I blow on the first sip, enjoying the scent. There is a muskiness to Thai food, whether from fish sauce or the nut butters sometimes used, or just the blend of spices, I don't know, but I love it. The basil adds a zing that reminds me of the lime in my tea. So I add a sip of tea. The restaurant is empty now, except for the woman who served me, moving from table to table, cleaning. I savor each bite, and the slight burning from my "mildly spicy" soup is invigorating but not unpleasant. The wind continues to whip about; my spoon clinks on the bowl. I slowly finish my lunch, savoring each bite.

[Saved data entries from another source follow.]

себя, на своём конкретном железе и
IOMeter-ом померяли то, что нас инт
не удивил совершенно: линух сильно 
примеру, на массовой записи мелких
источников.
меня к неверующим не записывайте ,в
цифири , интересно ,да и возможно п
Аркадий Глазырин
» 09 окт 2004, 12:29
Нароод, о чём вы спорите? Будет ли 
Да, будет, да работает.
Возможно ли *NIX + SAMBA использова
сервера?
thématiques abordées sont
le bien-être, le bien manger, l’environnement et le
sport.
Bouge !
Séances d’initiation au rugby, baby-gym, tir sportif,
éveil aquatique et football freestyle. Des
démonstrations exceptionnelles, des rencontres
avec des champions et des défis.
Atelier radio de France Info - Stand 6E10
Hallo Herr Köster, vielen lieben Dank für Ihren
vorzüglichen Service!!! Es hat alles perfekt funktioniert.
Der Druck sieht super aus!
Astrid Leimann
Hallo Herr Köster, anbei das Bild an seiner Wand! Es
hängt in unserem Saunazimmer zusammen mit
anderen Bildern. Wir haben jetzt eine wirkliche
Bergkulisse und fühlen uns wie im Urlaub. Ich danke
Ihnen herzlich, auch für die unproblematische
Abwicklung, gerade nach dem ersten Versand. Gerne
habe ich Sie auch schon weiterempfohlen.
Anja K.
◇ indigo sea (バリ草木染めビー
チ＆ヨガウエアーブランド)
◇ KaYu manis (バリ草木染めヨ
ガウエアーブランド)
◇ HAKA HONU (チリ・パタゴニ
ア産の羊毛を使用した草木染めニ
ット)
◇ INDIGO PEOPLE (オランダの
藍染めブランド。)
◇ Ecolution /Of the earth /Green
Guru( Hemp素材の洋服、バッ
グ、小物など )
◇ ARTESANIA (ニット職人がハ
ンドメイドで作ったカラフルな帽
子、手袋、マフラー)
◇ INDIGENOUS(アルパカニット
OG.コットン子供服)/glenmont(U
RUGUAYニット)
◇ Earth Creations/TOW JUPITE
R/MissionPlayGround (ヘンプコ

The idea of mindfulness is best known as a Buddhist concept. In mindfulness you lose your worries about tomorrow as you concentrate on the present day. I am not a Buddhist, but I am a Christian, and gratitude is a foundational precept in my faith. I think about thanking often--since, like many, my prayers begin to rehash the same words over and over if I am not careful. Thank you, Father, for food. Thank you for shelter. Thank you that really bad things have not happened to me. Thank you for my husband (occasionally with the subtext "even though I don't much like him at the moment" when we fight).
But I also read about etiquette. When you write a thank-you note, you don't write "thank you for the watch" if you want to write a note to really express your appreciation. Instead, you are specific: "Thank you for the watch. The large face makes it easy to read. And how did you ever remember I liked purple? The wristband is my favorite shade! Now I don't have to carry my phone around just to know what time it is. Thank you." Specific prayers are best to express heartfelt love to a loving Father. So today, I pray a prayer of thankfulness for my meal. For the greens of zucchini and beans and basil, for the orange of curry, for the tang of lime and the quiet tap of spoon to bowl. For the chance to walk in the misty rain to the restaurant, and the comforting feel that money has in my pocket, especially when I remember how hard its absence once was. As I reflect on the gifts my solo lunch has given me, I no longer resent my unexpected meal out. I treasure it with thanksgiving.